In psychNerdJae/successr: Work with Successor Algorithms

library(tidyverse)
library(tidygraph)
library(ggraph)
library(successr)
kable <- knitr::kable

Updating equations

The Successor Representation (SR) encodes how likely it is that you'll end up in a particular state of the environment, given the state you're currently in. It's easiest to think of this as $p(state_B | state_A)$, though technically it's something closer to "discounted expected counts of future state occupancies." More on this later. Everything I'm saying now applies equally well to Successor Features (SFs), which is a generalization of the SR. (Or, we could alternatively say that the SR is a special case of SFs...)

Updates to the SR can be expressed as:

$M_{new}(s_{t-1}) \leftarrow M_{old}(s_{t-1}) + \alpha \delta$,

where $\delta = 1(s_t) + \gamma M(s_t) - M(s_{t-1})$.

$M$ is a square $N \times N$ matrix, where $N$ refers to the number of nodes/states in the network/environment. Note that while the $M$ should technically be indexed as a matrix, I treat it as a single-input function that returns the entire row corresponding to its input. Therefore, updates to the SR are performed in a row-wise manner.

Occupied states are denoted as $s$, such that the current state at time $t$ is $s_t$, and the predecessor state is $s_{t-1}$.

The prediction error $\delta$ encodes the difference between what was expected, versus what was observed. The idea is that you'd like to push your successor estimates away from your expectations, and closer to observed reality... with the ultimate goal of learning successor estimates that minimize prediction errors in the long run. Each update is tempered by the learning rate $\alpha$, which dictates how much each observation pushes your estimates towards observed reality.

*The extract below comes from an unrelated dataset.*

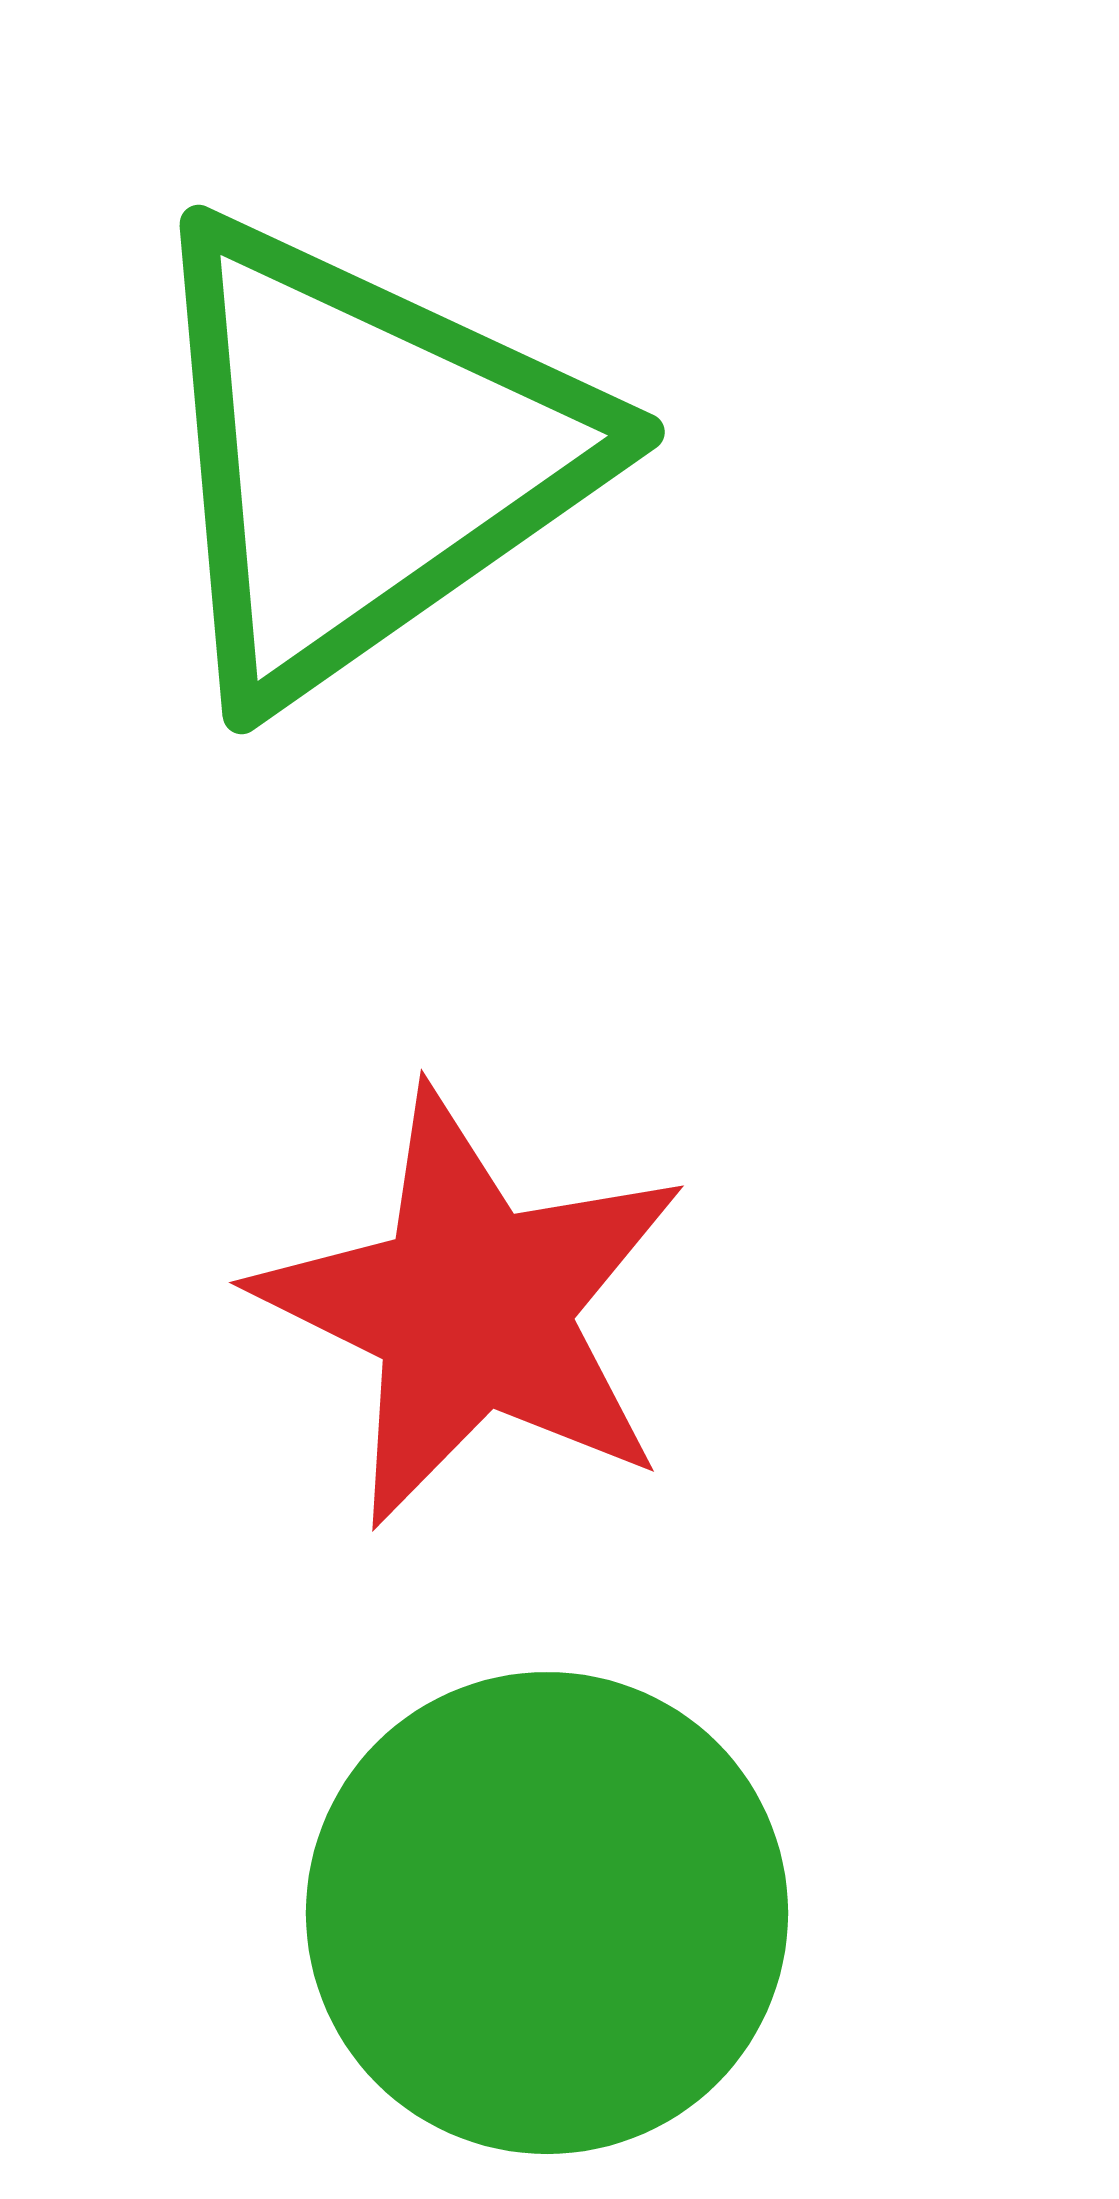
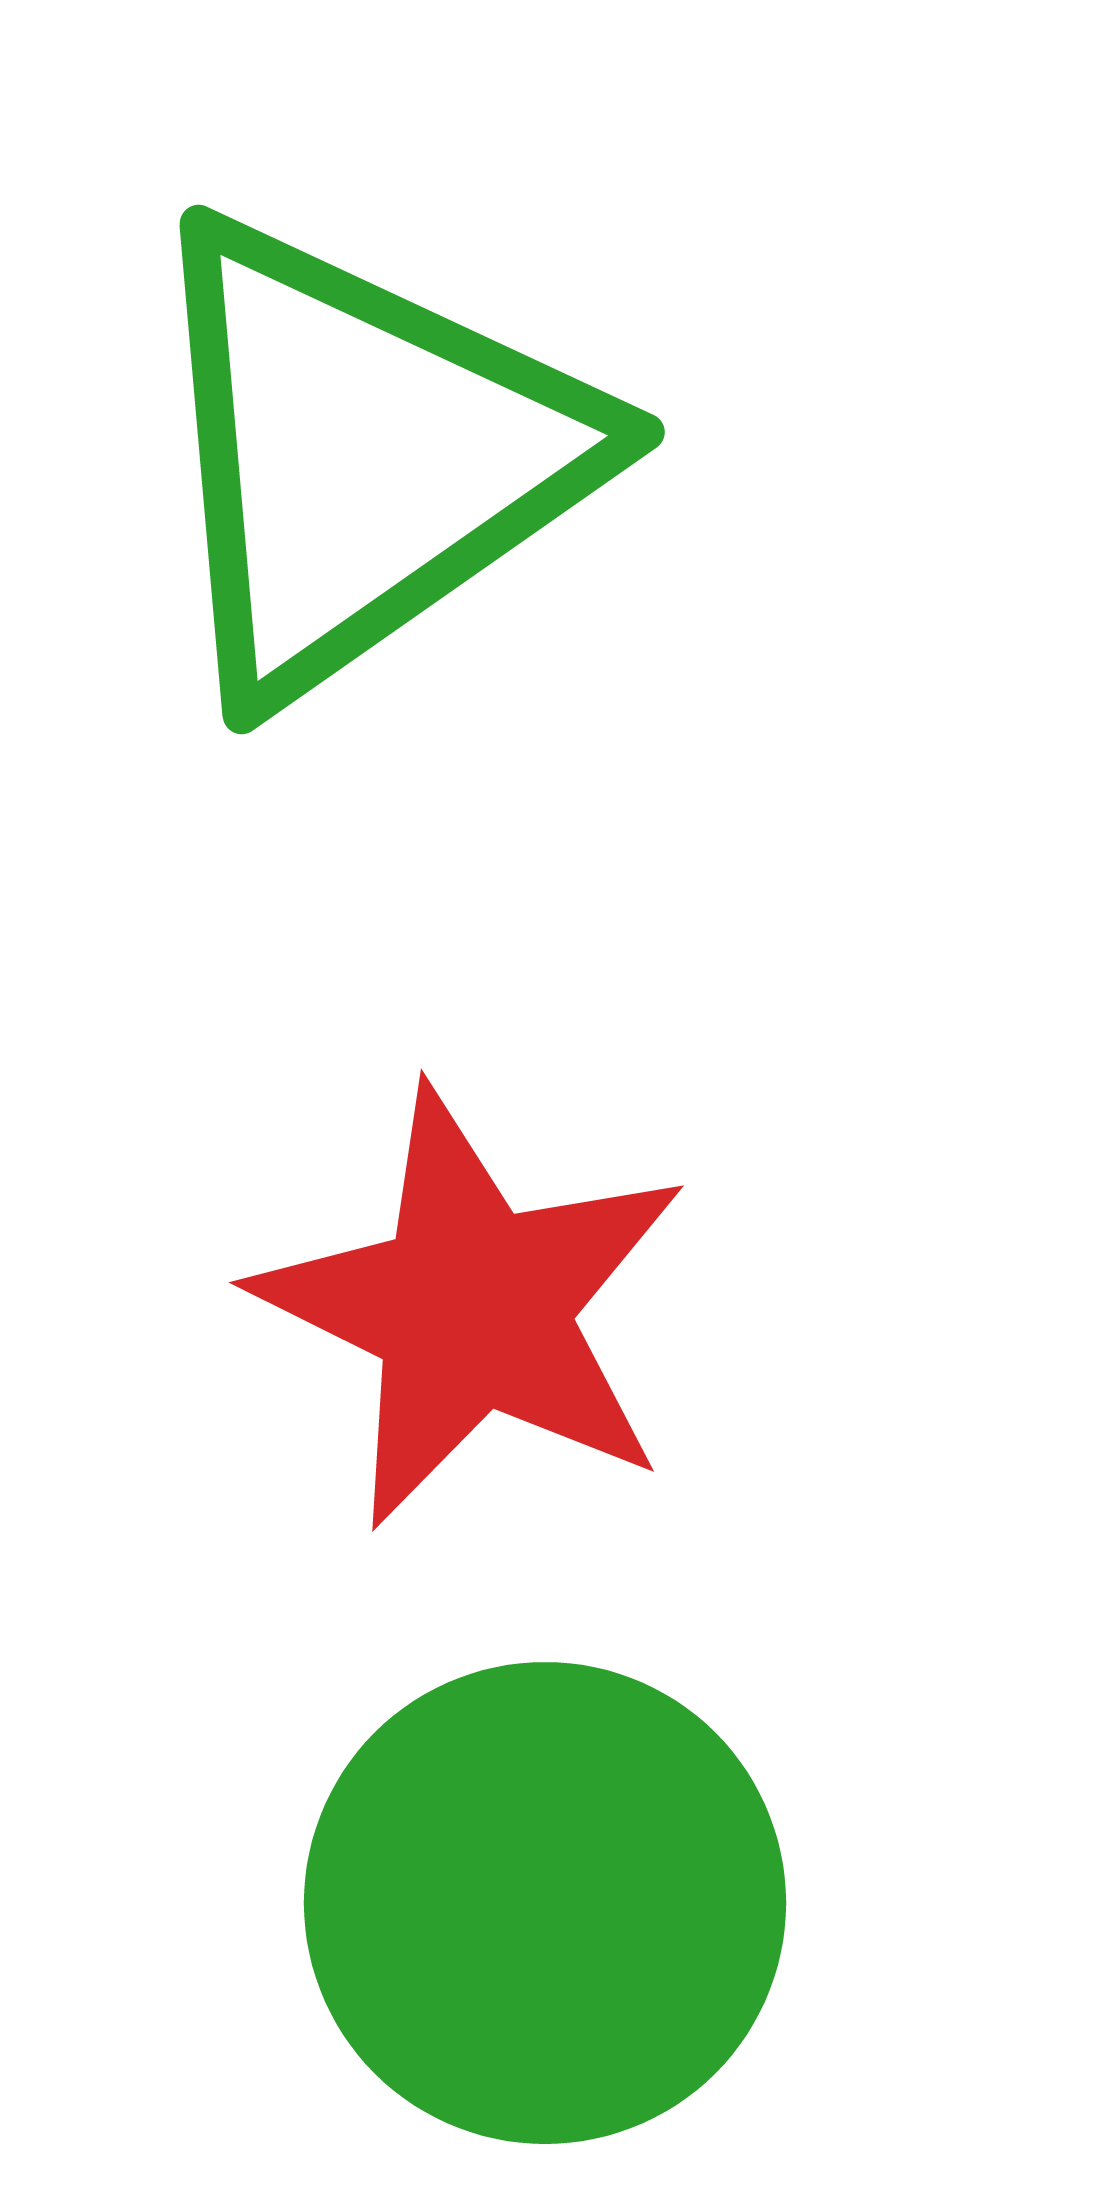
green circle: moved 2 px left, 10 px up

What counts as observation? In the definition of $\delta$, the one-hot term $1(s_t)$ is a function that returns a vector filled with zeroes (0), except at the index of $s_t$, which takes on the value one (1). The resulting one-hot vector has the same length as $M(s_t)$. You can think of this as an observation signal reflecting the transition between states $s_{t-1} \rightarrow s_t$.

What counts as expectation? In the definition of $\delta$, your most up-to-date estimate of the successor values is encoded by $M(s_{t-1})$. Since there's a discrepancy between expectation and observation, you subtract your expectation from the observation signal.

Okay, what about that weird stuff in the middle of $\delta$? That is where the magic happens, and is the reason why this algorithm is called a successor representation. Let's say that we've got a three-person network consisting of Asami, Mako, and Korra (yes, I've been re-watching old cartoons, why do you ask?). If we observe an interaction between Asami and Mako, then an interaction between Mako and Korra, we might want to encode predictive knowledge that seeing Asami might ostensibly lead to seeing Korra. This is in spite of never having observed Asami and Korra interact with each other. Because Korra is the successor of Mako, who is the successor of Asami, we can start to encode these longer-range relationships by adding something to our observation (one-hot) signal: the term $M(s_t)$. Just as the learning rate $\alpha$ tempers how strongly prediction errors cause an update to the successor estimates, the lookahead parameter $\gamma$ controls how strongly successor knowledge is added to the observation signal.

SR predictive horizion

Therefore, with greater values of $\gamma$, the representation has a longer "lookahead" horizon, as illustrated here.

This means that if we know $\gamma$, we know exactly how many lookahead steps the SR is taking into the future, using the formula: $lookahead = \frac{1}{1 - \gamma}$. We'll note that the lookahead horizon does not increase linearly with $\gamma$.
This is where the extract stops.